Deutscher Exportüberschuss auf Rekordhöhe: Und Steinbrück sorgt sich um “Lohnzusatzkosten”

Gestern hat sich Wirtschaft und Gesellschaft noch mit Peer Steinbrücks Aussagen zu “Lohnzusatzkosten” und zur deutschen Wettbewerbsfähigkeit kritisch auseinandergesetzt. Heute ist in der Financial Times Deutschland zu lesen: “Der Überschuss in der Leistungsbilanz wird in diesem Jahr in US-Dollar gerechnet größer ausfallen als in jedem anderen Land der Welt.” In diesem Zusammenhang haben wir auch, anders als Steinbrück, die schwache deutsche Binnenkonjunktur benannt, zu der der Chefökonom der Konferenz der Vereinten Nationen für Handel und Entwicklung, Heiner Flassbeck, erst am Freitag in einem Gespräch mit Wirtschaft und Gesellschaft darauf hinwies:

“Europa muss zunächst zurück auf einen Wachstumspfad. Ganz Europa ist jetzt in der Rezession, Deutschland eingeschlossen. Und in der Rezession kann man weder Staatshaushalte sanieren, noch sonst etwas Vernünftiges erreichen. Deswegen muss Europa zunächst raus aus der Rezession. Und das geht angesichts der Situation, in der wir uns befinden, nur, wenn die Überschussländer ihre Inlandsnachfrage anregen. In Deutschland ist die Inlandsnachfrage immer noch so flach wie ein Brett, da tut sich überhaupt nichts. Auch dies entgegen der Meldungen in den Medien, die doch tatsächlich über einen Konsumrausch in Deutschland schreiben. Daher muss die deutsche Binnennachfrage angeregt werden. Das geht nur, wenn man staatliche Anregungsprogramme auflegt oder dafür sorgt, dass die Löhne steigen. Die deutschen Unternehmen haben einen Gewinnboom ohnegleichen hinter sich und vertragen ohne weiteres höhere Löhne. Die Gewerkschaften aber können sie nicht durchsetzen, weil sie zu schwach sind. Die Löhne steigen zwar jetzt etwas mehr als im Vorjahr, aber das ist immer noch lächerlich. Und das muss über zehn, fünfzehn Jahre durchgehalten werden. Deutschland hat mit seinem „Gürtel enger schnallen“ über zehn, fünfzehn Jahre das Problem produziert, jetzt muss es das Umgekehrte tun. Man muss im Leben immer Ursachentherapie anwenden, wenn man wirklich raus will aus der Misere.”

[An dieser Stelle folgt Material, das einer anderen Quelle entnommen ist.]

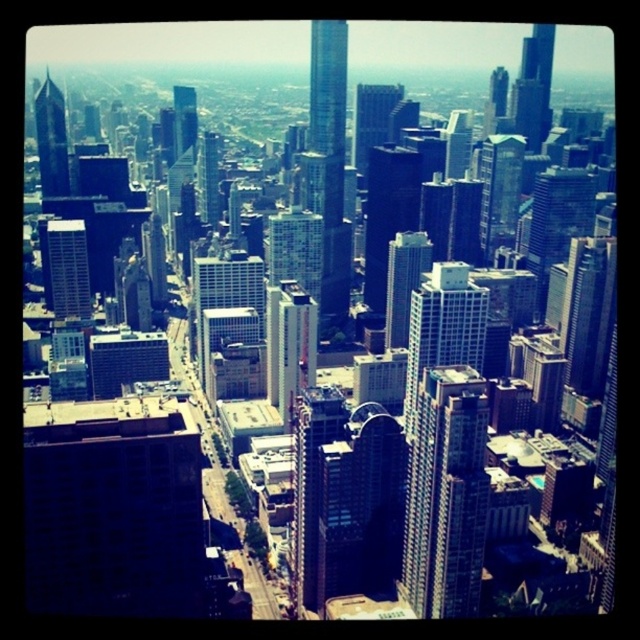 Does sleek glass skyscraper at center have a smaller size compared to shiny glass skyscraper at upper left?

Yes.

Is point (403, 260) behind point (58, 109)?

No, it is not.

Where is `sleek glass skyscraper at center`? The image size is (640, 640). sleek glass skyscraper at center is located at coordinates coord(403,282).

Can you confirm if shiny glass skyscraper at center is bigger than shiny glass skyscraper at upper left?

Indeed, shiny glass skyscraper at center has a larger size compared to shiny glass skyscraper at upper left.

Image resolution: width=640 pixels, height=640 pixels. Identify the location of shiny glass skyscraper at center. (326, 86).

Between point (330, 99) and point (49, 96), which one is positioned behind?

Positioned behind is point (49, 96).

Locate an element on the screen. The height and width of the screenshot is (640, 640). shiny glass skyscraper at center is located at coordinates (326, 86).

Does glassy blue skyscraper at center appear on the right side of glassy reflective skyscraper at center?

Indeed, glassy blue skyscraper at center is positioned on the right side of glassy reflective skyscraper at center.

Is point (420, 420) positioned in front of point (173, 90)?

Yes, point (420, 420) is closer to viewer.

Locate an element on the screen. glassy blue skyscraper at center is located at coordinates (445, 493).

Eine politische Alternative, die diese Zusammenhänge nicht ins Zentrum ihrer Politik rückt, ist keine. Schlimmer noch ist es, wie Steinbrück, darauf zu zielen, mit der Thematisierung der leidigen “Lohnzusatzkosten” die Krise zu verschärfen, oder, wie Gabriel und Steinmeier es tun, das Problem gänzlich ausklammern.